## EXERCISE DIRECTIONS
Produce a faithful copy of the data, one that leaves out the pictures.

## PROVIDED DATA
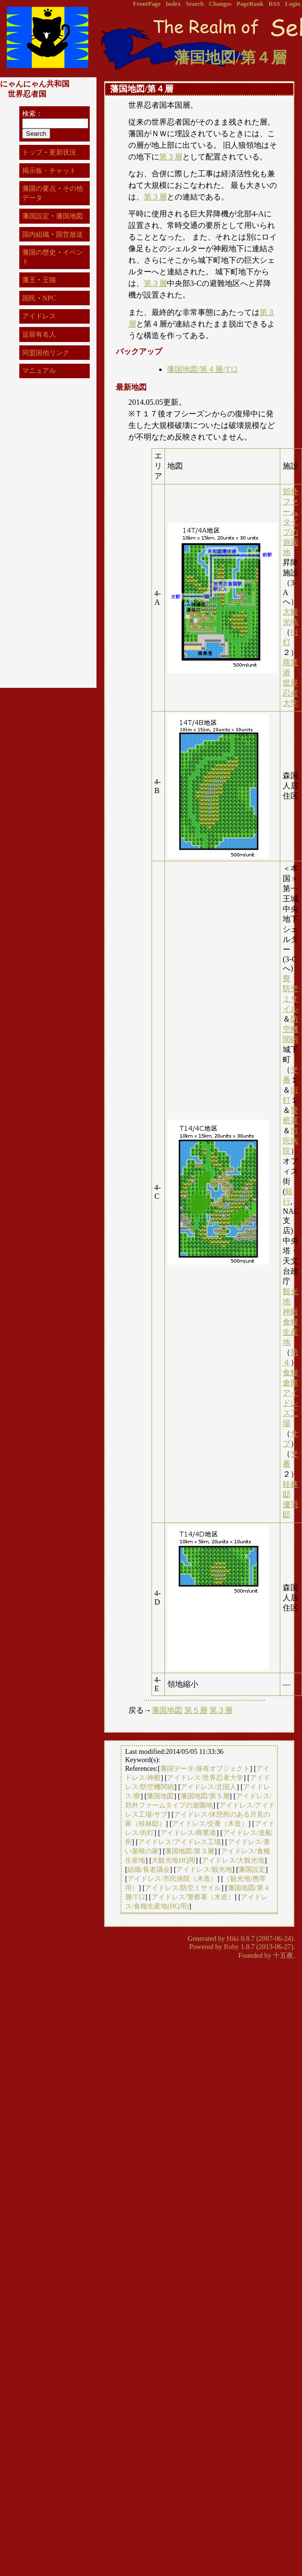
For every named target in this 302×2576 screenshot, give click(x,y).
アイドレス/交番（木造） (210, 1823)
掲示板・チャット (49, 170)
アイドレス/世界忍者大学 (205, 1777)
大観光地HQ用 (173, 1860)
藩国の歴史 (39, 252)
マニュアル (39, 370)
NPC (49, 298)
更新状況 (62, 152)
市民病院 (290, 1140)
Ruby (231, 1946)
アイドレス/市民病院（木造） (172, 1878)
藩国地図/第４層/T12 (202, 369)
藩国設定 (251, 1869)
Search (195, 3)
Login (293, 3)
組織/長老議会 (148, 1869)
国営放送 (69, 234)
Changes (220, 3)
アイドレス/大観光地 (233, 1860)
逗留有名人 (39, 334)
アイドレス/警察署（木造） (192, 1897)
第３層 (170, 157)
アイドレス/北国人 (208, 1787)
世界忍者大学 (290, 693)
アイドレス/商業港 (188, 1832)
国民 (29, 298)
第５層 (195, 1710)
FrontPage (147, 3)
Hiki (233, 1938)
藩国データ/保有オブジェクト (205, 1768)
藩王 (29, 280)
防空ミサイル (290, 998)
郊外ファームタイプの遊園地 (290, 521)
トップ (32, 152)
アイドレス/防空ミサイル (183, 1888)
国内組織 (35, 234)
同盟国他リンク (45, 352)
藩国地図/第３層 (189, 1851)
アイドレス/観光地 (204, 1869)
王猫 (49, 280)
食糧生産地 (290, 1332)
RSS (274, 3)
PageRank (249, 3)
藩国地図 (166, 1710)
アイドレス (39, 316)
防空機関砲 (290, 1029)
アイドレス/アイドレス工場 (179, 1842)
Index (172, 3)
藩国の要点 (39, 188)
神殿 (290, 1312)
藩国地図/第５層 (205, 1796)
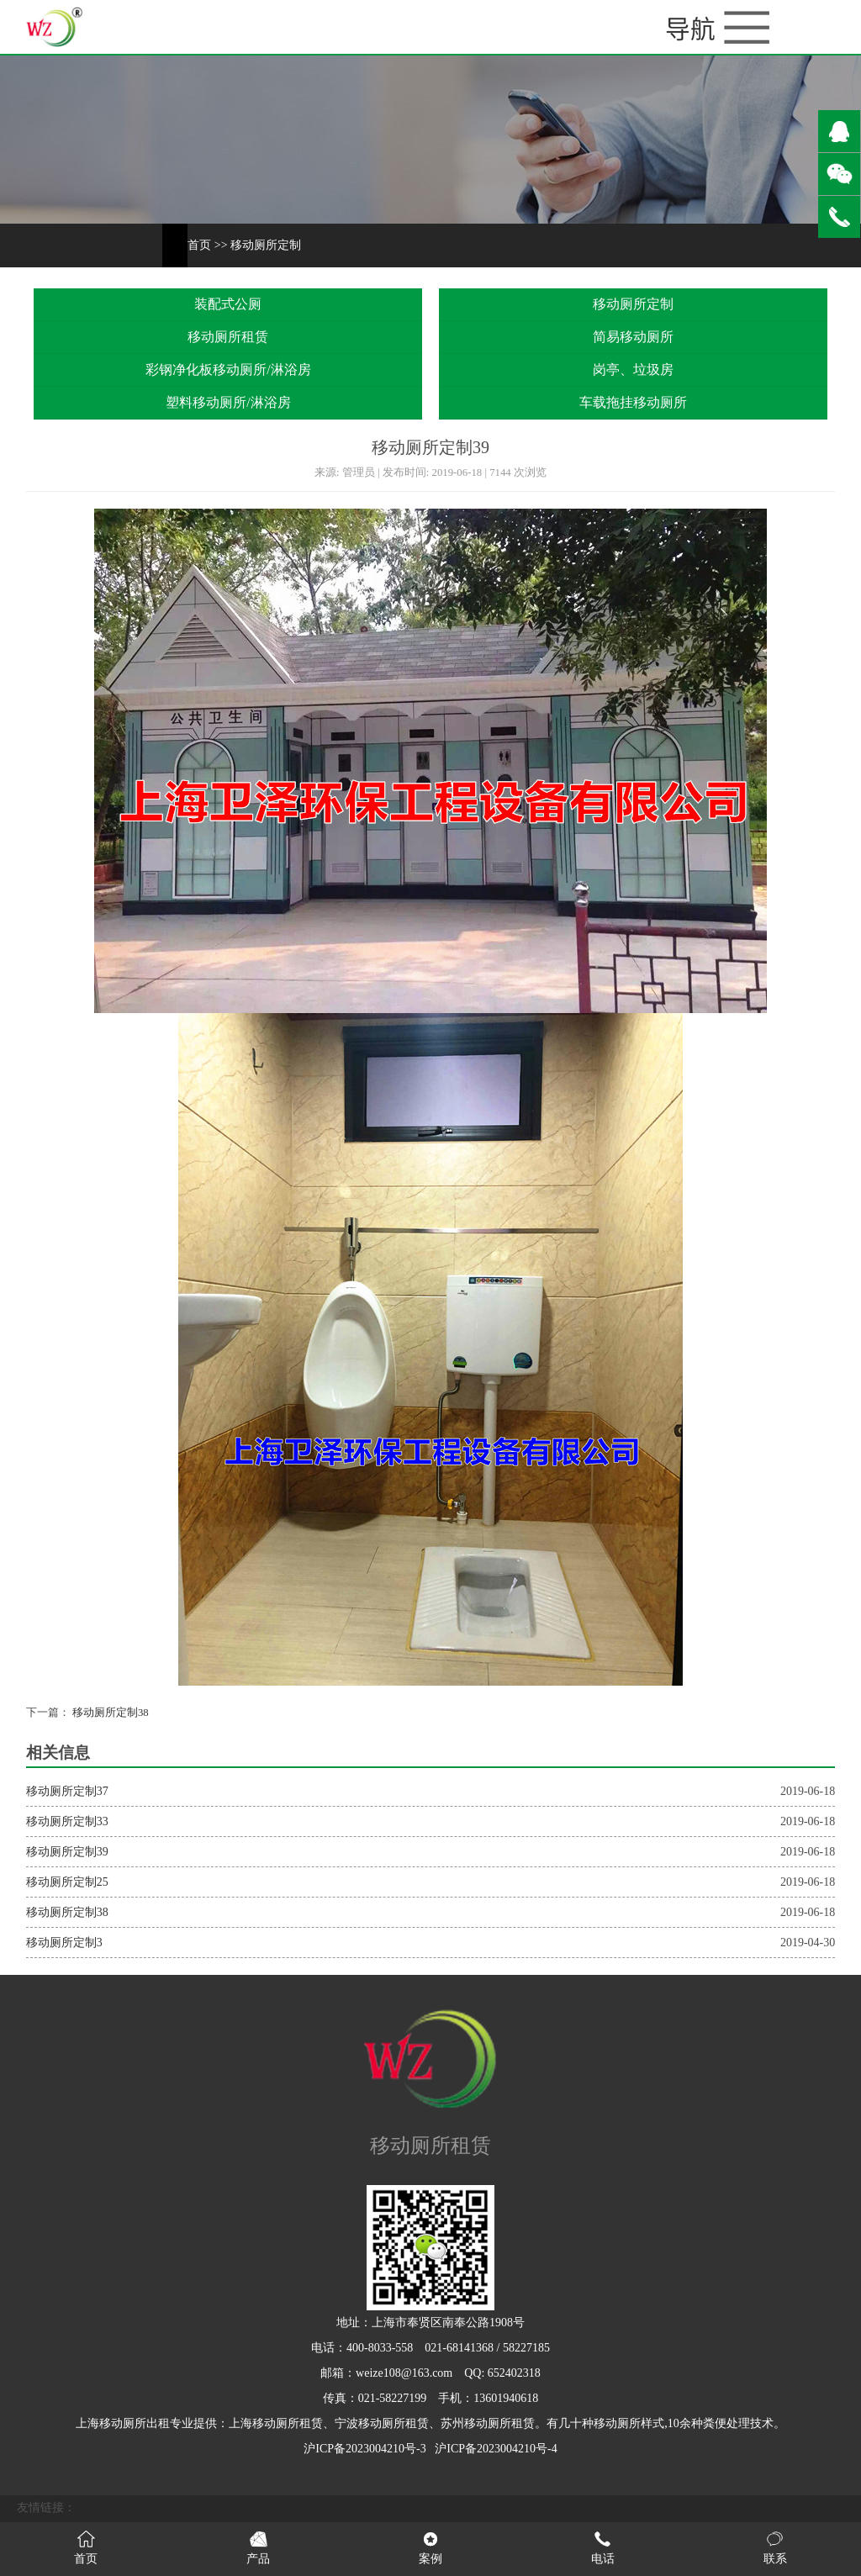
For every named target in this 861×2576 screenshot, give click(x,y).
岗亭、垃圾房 (633, 369)
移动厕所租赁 (228, 337)
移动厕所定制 (265, 245)
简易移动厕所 (633, 337)
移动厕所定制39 (67, 1851)
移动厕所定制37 (67, 1791)
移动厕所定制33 (67, 1821)
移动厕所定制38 (109, 1712)
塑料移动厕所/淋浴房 (228, 402)
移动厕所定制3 (64, 1942)
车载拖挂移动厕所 (633, 402)
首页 (199, 245)
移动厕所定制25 (67, 1882)
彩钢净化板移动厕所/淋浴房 (227, 369)
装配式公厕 (227, 304)
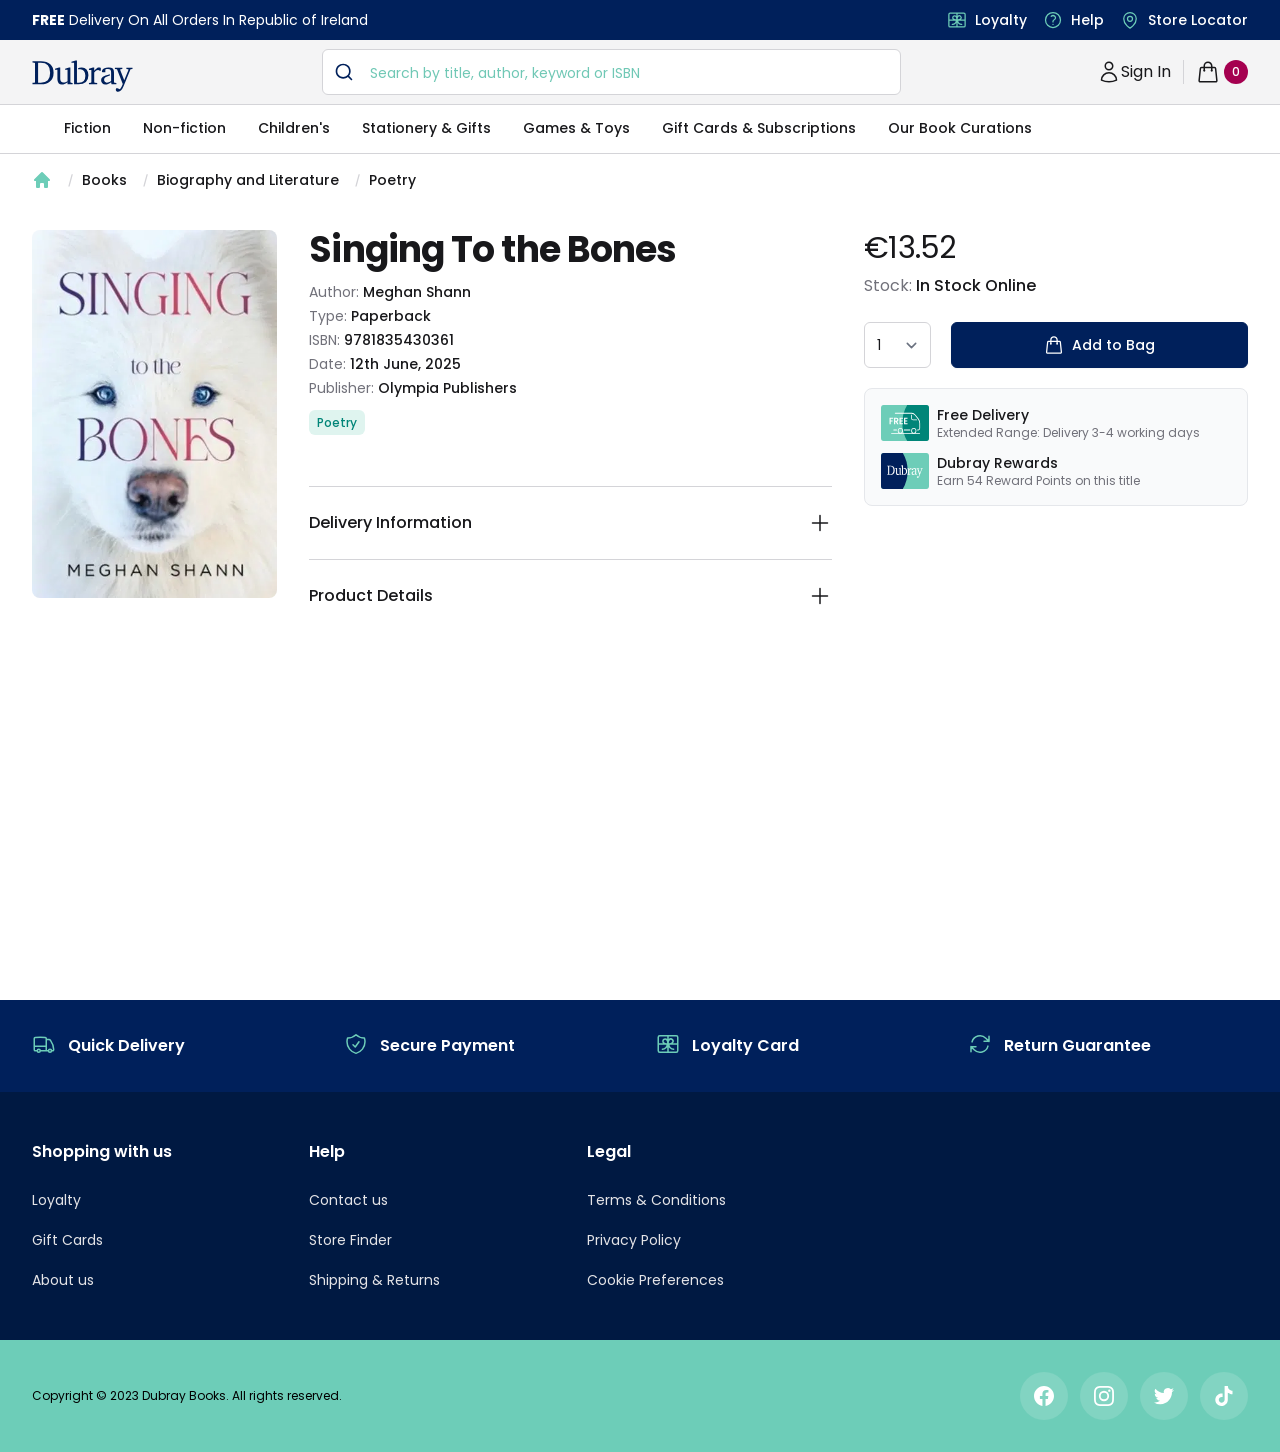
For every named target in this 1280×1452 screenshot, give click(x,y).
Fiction (87, 128)
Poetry (392, 180)
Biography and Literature (248, 180)
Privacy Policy (634, 1240)
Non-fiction (184, 128)
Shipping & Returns (374, 1280)
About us (63, 1280)
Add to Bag (1099, 345)
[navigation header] (82, 76)
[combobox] (611, 72)
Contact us (348, 1200)
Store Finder (350, 1240)
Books (104, 180)
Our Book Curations (960, 128)
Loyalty (1001, 20)
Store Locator (1198, 20)
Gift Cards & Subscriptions (759, 128)
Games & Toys (576, 128)
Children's (294, 128)
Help (1087, 20)
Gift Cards (67, 1240)
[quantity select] (897, 345)
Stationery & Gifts (426, 128)
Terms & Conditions (656, 1200)
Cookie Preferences (655, 1280)
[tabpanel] (154, 414)
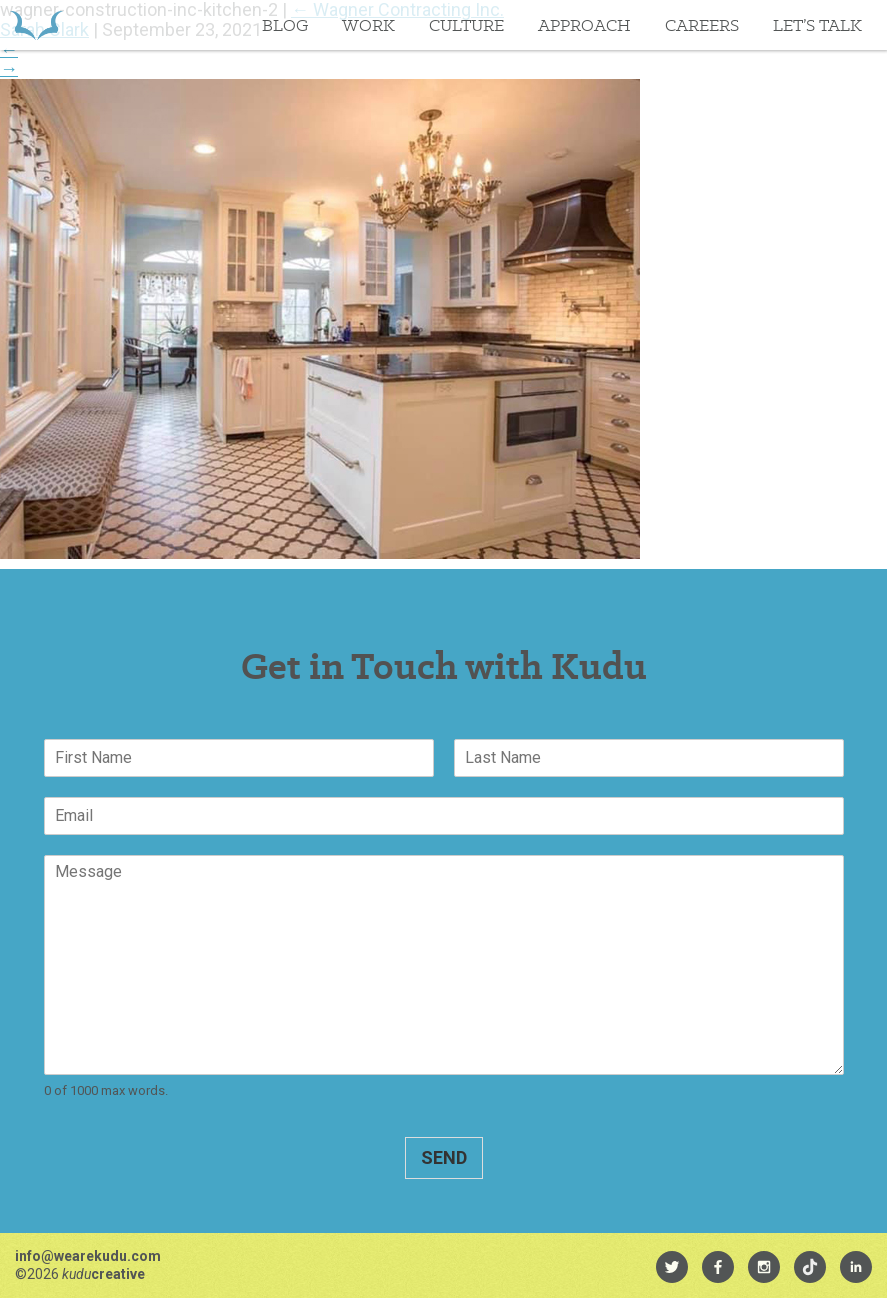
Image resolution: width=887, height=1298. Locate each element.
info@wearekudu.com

## RESULT OF THE EXERCISE
For every named target in this 302×2576 screenshot, give click(x,y).
アイドレス/交番（木造） (210, 1823)
掲示板・チャット (49, 170)
アイドレス/世界忍者大学 (205, 1777)
大観光地HQ用 (173, 1860)
藩国の歴史 (39, 252)
マニュアル (39, 370)
NPC (49, 298)
更新状況 (62, 152)
市民病院 (290, 1140)
Ruby (231, 1946)
アイドレス/市民病院（木造） (172, 1878)
藩国地図/第４層/T12 (202, 369)
藩国設定 (251, 1869)
Search (195, 3)
Login (293, 3)
組織/長老議会 (148, 1869)
国営放送 (69, 234)
Changes (220, 3)
アイドレス/大観光地 (233, 1860)
逗留有名人 (39, 334)
アイドレス/警察署（木造） (192, 1897)
第３層 (170, 157)
アイドレス/北国人 (208, 1787)
世界忍者大学 (290, 693)
アイドレス/商業港 (188, 1832)
国民 (29, 298)
第５層 (195, 1710)
FrontPage (147, 3)
Hiki (233, 1938)
藩国データ/保有オブジェクト (205, 1768)
藩王 (29, 280)
防空ミサイル (290, 998)
郊外ファームタイプの遊園地 (290, 521)
トップ (32, 152)
アイドレス/防空ミサイル (183, 1888)
国内組織 (35, 234)
同盟国他リンク (45, 352)
藩国地図/第３層 (189, 1851)
アイドレス/観光地 (204, 1869)
王猫 (49, 280)
食糧生産地 (290, 1332)
RSS (274, 3)
PageRank (249, 3)
藩国地図 (166, 1710)
アイドレス (39, 316)
防空機関砲 (290, 1029)
アイドレス/アイドレス工場 (179, 1842)
Index (172, 3)
藩国の要点 (39, 188)
神殿 (290, 1312)
藩国地図/第５層 (205, 1796)
For every named target in this 861×2576 screenshot, give click(x,y).
岗亭、垃圾房 (633, 369)
移动厕所租赁 (228, 337)
移动厕所定制 (265, 245)
简易移动厕所 (633, 337)
移动厕所定制39 (67, 1851)
移动厕所定制37 (67, 1791)
移动厕所定制33 (67, 1821)
移动厕所定制38 (109, 1712)
塑料移动厕所/淋浴房 (228, 402)
移动厕所定制3 (64, 1942)
车载拖挂移动厕所 (633, 402)
首页 (199, 245)
移动厕所定制25 (67, 1882)
彩钢净化板移动厕所/淋浴房 (227, 369)
装配式公厕 (227, 304)
For every named target in this 1280×1452 screenshot, give click(x,y).
Fiction (87, 128)
Poetry (392, 180)
Biography and Literature (248, 180)
Privacy Policy (634, 1240)
Non-fiction (184, 128)
Shipping & Returns (374, 1280)
About us (63, 1280)
Add to Bag (1099, 345)
[navigation header] (82, 76)
[combobox] (611, 72)
Contact us (348, 1200)
Store Finder (350, 1240)
Books (104, 180)
Our Book Curations (960, 128)
Loyalty (1001, 20)
Store Locator (1198, 20)
Gift Cards & Subscriptions (759, 128)
Games & Toys (576, 128)
Children's (294, 128)
Help (1087, 20)
Gift Cards (67, 1240)
[quantity select] (897, 345)
Stationery & Gifts (426, 128)
Terms & Conditions (656, 1200)
Cookie Preferences (655, 1280)
[tabpanel] (154, 414)
Image resolution: width=887, height=1298. Locate each element.
info@wearekudu.com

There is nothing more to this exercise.